Country Lore: December 2017/January 2018

Readers’ tips about how to build an emergency greenhouse, repurposed seedling trays, keeping moose and deer out of your garden, and more.

| December 2017/January 2018

  • With some salvaged materials and a bit of ingenuity, David was able to create this emergency greenhouse to save his plants from an early chill.
    Photo by David Curran
  • Maynard Perkins cuts out the ends of cans, folds the ends over his electric-fence wires (while the fence is switched off), and then covers them with peanut butter to create a shocking surprise that helps teach moose to steer clear of his garden.
    Photo by Maynard Perkins
  • Paper clips make great seedling supports.
    Photo by Jack Ripley
  • Repurposed salad-green containers make great seedling trays.
    Photo by Colleen T. Bell
  • Kari shreds and freezes her zucchini to preserve the harvest, and then uses it in everything from meatloaf to brownies.
    Photo by Kari Elmer
  • Janice uses a a black marker to label which 'Ruby Crest' broad bean pods she'd like to keep for seed so that her helpers don't accidentally pick them before the beans are mature.
    Photo by Janice Becker

Building an Emergency Greenhouse

Living in a log cabin in Montana at an elevation of 5,825 feet means we usually have a short outdoor growing season. We’ll start some of our plants in indoor pots as early as March, and then move them outdoors when the weather warms up. But Montana weather can be unpredictable.
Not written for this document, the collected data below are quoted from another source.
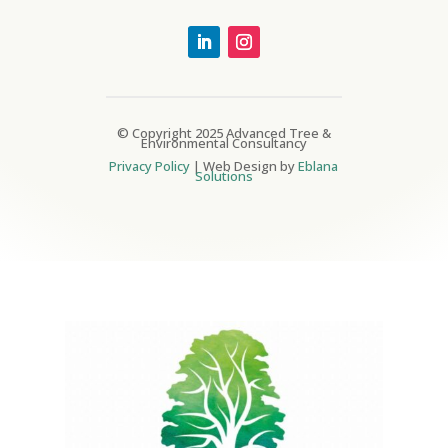
© Copyright 2025 Advanced Tree &
Environmental Consultancy
Privacy Policy
| Web Design by
Eblana
Solutions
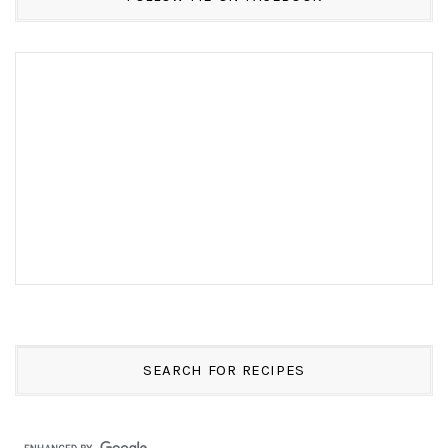
SEARCH FOR RECIPES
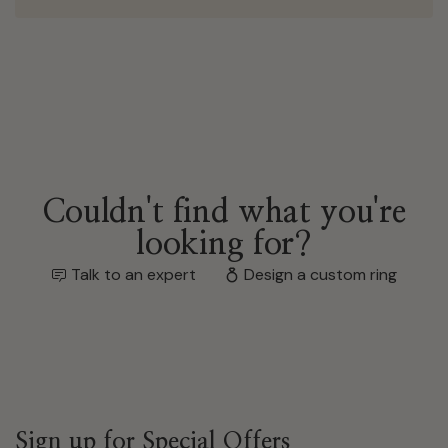
Couldn't find what you're
looking for?
Talk to an expert
Design a custom ring
Sign up for Special Offers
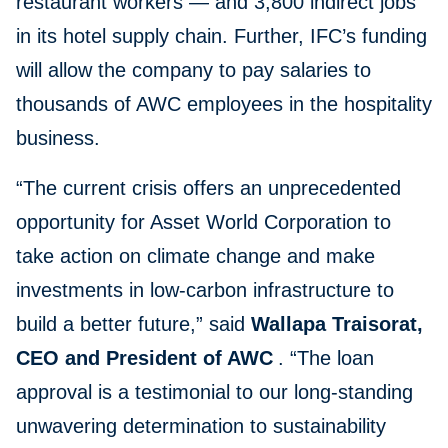
restaurant workers — and 3,800 indirect jobs
in its hotel supply chain. Further, IFC’s funding
will allow the company to pay salaries to
thousands of AWC employees in the hospitality
business.
“The current crisis offers an unprecedented
opportunity for Asset World Corporation to
take action on climate change and make
investments in low-carbon infrastructure to
build a better future,” said
Wallapa Traisorat,
CEO and President of AWC
. “The loan
approval is a testimonial to our long-standing
unwavering determination to sustainability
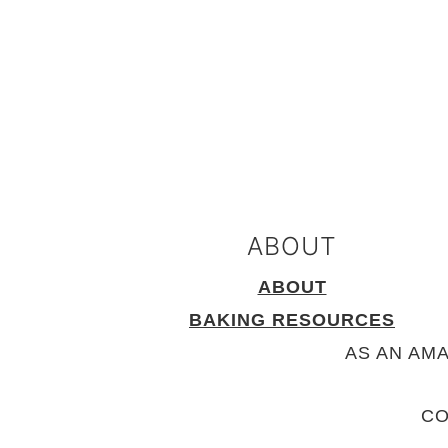
FOOTER
ABOUT
ABOUT
BAKING RESOURCES
AS AN AM
CO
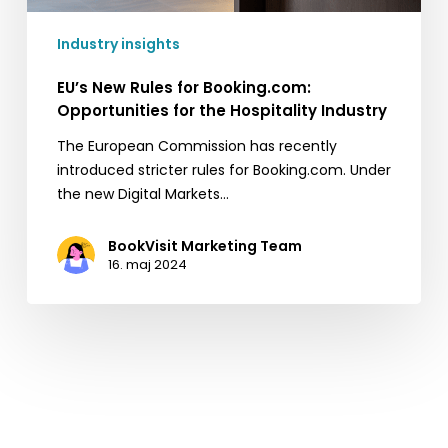
Industry insights
EU’s New Rules for Booking.com:
Opportunities for the Hospitality Industry
The European Commission has recently
introduced stricter rules for Booking.com. Under
the new Digital Markets…
BookVisit Marketing Team
16. maj 2024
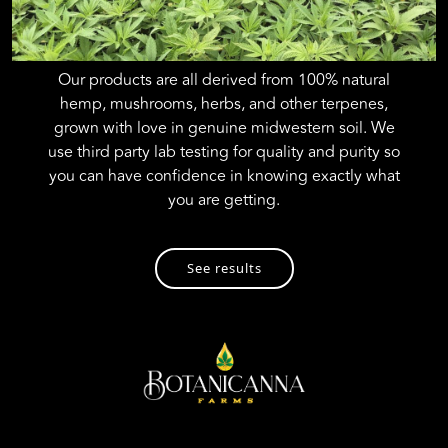
Our products are all derived from 100% natural
hemp, mushrooms, herbs, and other terpenes,
grown with love in genuine midwestern soil. We
use third party lab testing for quality and purity so
you can have confidence in knowing exactly what
you are getting.
See results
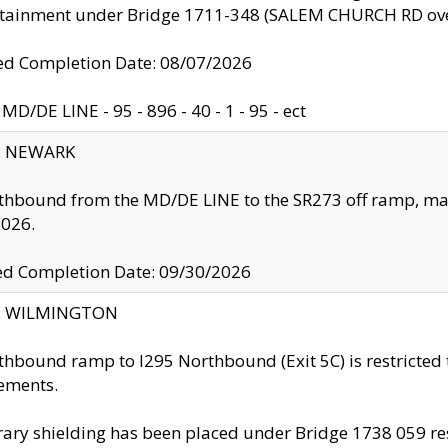
ntainment under Bridge 1711-348 (SALEM CHURCH RD ove
d Completion Date: 08/07/2026
MD/DE LINE - 95 - 896 - 40 - 1 - 95 - ect
y: NEWARK
thbound from the MD/DE LINE to the SR273 off ramp, ma
2026.
ed Completion Date: 09/30/2026
ty: WILMINGTON
thbound ramp to I295 Northbound (Exit 5C) is restricted
ements.
ry shielding has been placed under Bridge 1738 059 resul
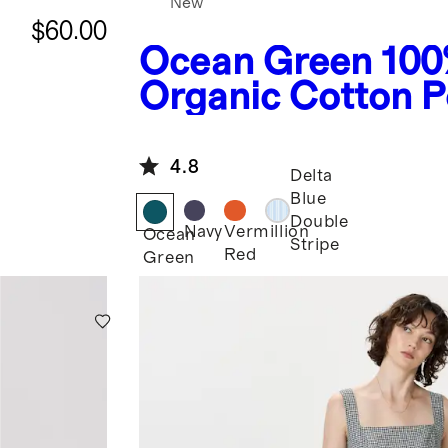
New
$60.00
Ocean Green
100
Organic Cotton P
Tiered Maxi Dres
4.8
Delta
Blue
Double
Navy
Vermillion
Ocean
Stripe
Red
Green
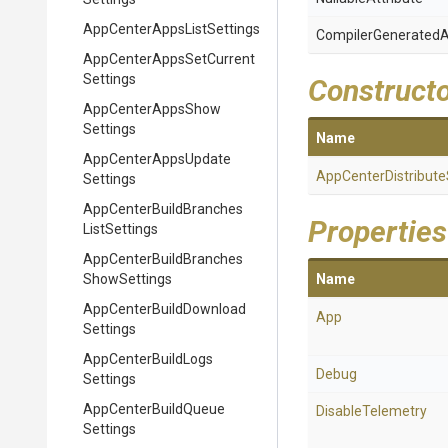
App
Center
Apps
List
Settings
Compiler
Generated
A
App
Center
Apps
Set
Current
Settings
Construct
App
Center
Apps
Show
Settings
Name
App
Center
Apps
Update
App
Center
Distribute
Settings
App
Center
Build
Branches
Properties
List
Settings
App
Center
Build
Branches
Show
Settings
Name
App
Center
Build
Download
App
Settings
App
Center
Build
Logs
Debug
Settings
App
Center
Build
Queue
DisableTelemetry
Settings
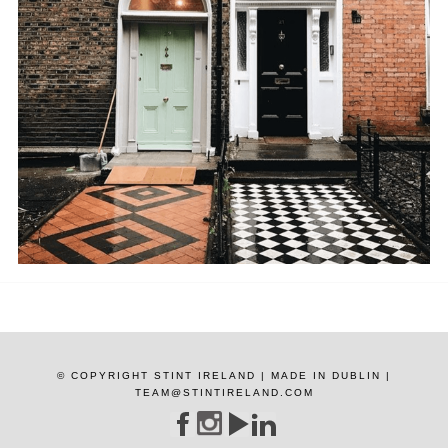
© COPYRIGHT STINT IRELAND | MADE IN DUBLIN |
TEAM@STINTIRELAND.COM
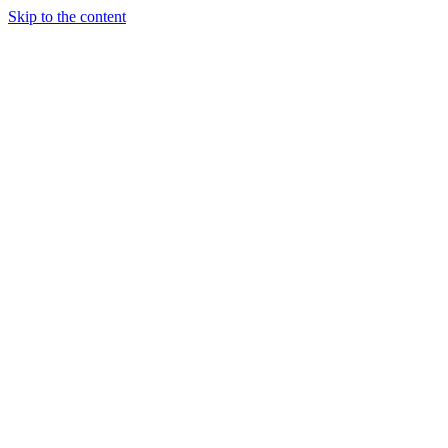
Skip to the content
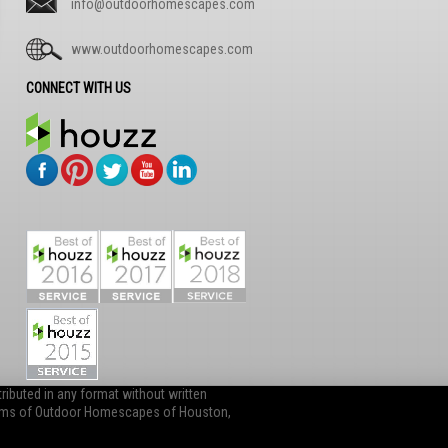
info@outdoorhomescapes.com
www.outdoorhomescapes.com
CONNECT WITH US
ibuted in any format without written
items of Outdoor Homescapes of Houston,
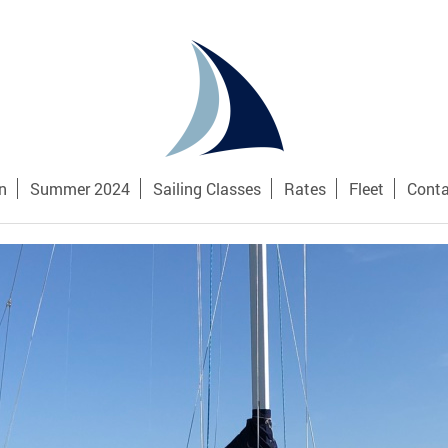
n
Summer 2024
Sailing Classes
Rates
Fleet
Conta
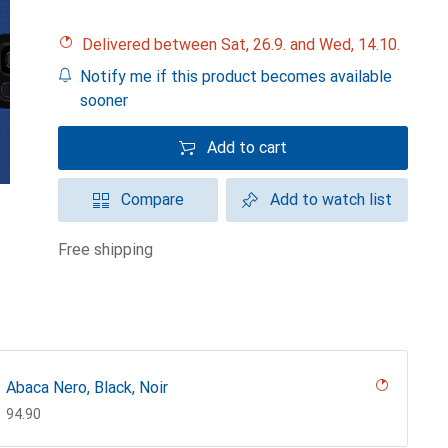
Delivered between Sat, 26.9. and Wed, 14.10.
Notify me if this product becomes available
sooner
Add to cart
Compare
Add to watch list
free shipping
Abaca Nero, Black, Noir
CHF
94.90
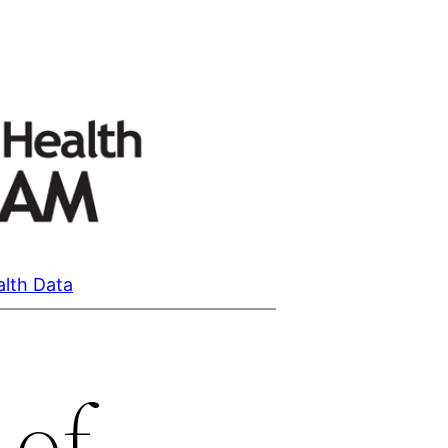
alth Data
 of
When the temperature plummeted in early September last year, we needed a greenhouse fast. I cut four 18-foot poles from trees on our property to create the roof supports for our emergency plant shelter. Then, I nailed a board to the outside wall of our cabin for the ends of the poles to rest on. After positioning the poles, I nailed them to the board and to the cabin. We covered the supports with salvaged welded-wire fencing. Then, we placed some clear, corrugated polycarbonate panels on top of the fencing. We covered everything with 4-millimeter clear plastic sheets. A few days later, while running monthly errands in town, we bought a 10-by-25-foot sheet of 6-millimeter clear plastic and put it over the 4-millimeter plastic. The plants did great. The only thing we regret is not having much headroom inside our emergency greenhouse. Overall, we’re amazed that our simple structure protected our plants so well. The solar advantage is significant on sunny days, when the interior temperature can climb to more than 80 degrees Fahrenheit.

David Curran
Missoula, Montana

Turn T-Shirts into Rags

I don’t want the same rag that was used to wipe up unpleasant messes to also be used on my kitchen counters. And I don’t want to always be asked, “Which rag should I use?” So, I have a rag system. I cut all of my rags from worn-out T-shirts. For the kitchen, I cut either a white or navy T-shirt into squares, place one square on top of the other, and sew a zigzag stitch around the edges. I use these for dishcloths and for wiping counters. The double thickness makes them a nice weight and easy to identify. Next in my system are the cleaning rags in assorted other colors. I use these to scrub sinks, wipe up spills on the floor, clean windows, etc. I keep them on the shelf below the navy and white rags and wash them with the general laundry. After a rag has become very stained, I move it to a bin in the garage that holds rags destined for dirty jobs involving grease, shoe polish, wood stain, etc. I either rinse these rags outside with the hose or throw them away after I use them. This way, we use a minimum of paper products but also maintain the level of cleanliness I desire in our home. As a bonus use for old T-shirts, I cut the body portion of the shirt into a continuous strip and stretch it out to make what I call “T-shirt yarn.” I use this yarn to tie up plants in the garden. No buying twine for me!

Karen Dawson
Kingsburg, California

How to Keep Moose (and Deer) out of Your Garden

I live in Palmer, Alaska, and have an acceptable garden, but this hasn’t always been the case. When we first started, after having gardened in urban Nome, I wasn’t concerned about garden predators. I quickly learned that a moose could wipe out our garden in one night. This was especially true if I was ready to harvest the next day. I tried several chemicals over the course of a few years, but nothing worked well at keeping moose out of the garden. I then tried a battery-powered electric fence. The moose just charged right through it. I varied wire spacing and tied ribbons to the wires, to no avail. I got to talking to one of the old-timers in the area, and he offered a solution to my problem. He told me to cut the ends out of some cans, and then attach those ends to my electric fence by bending them over the wires. Then — this is the important part — spread peanut butter on them. Apparently, what happens is that the moose either licks or smells the lids and gets a shock. I’ve not had a moose in our garden for the past 15 years. I put the peanut butter on the lids in early spring and once again in mid-summer.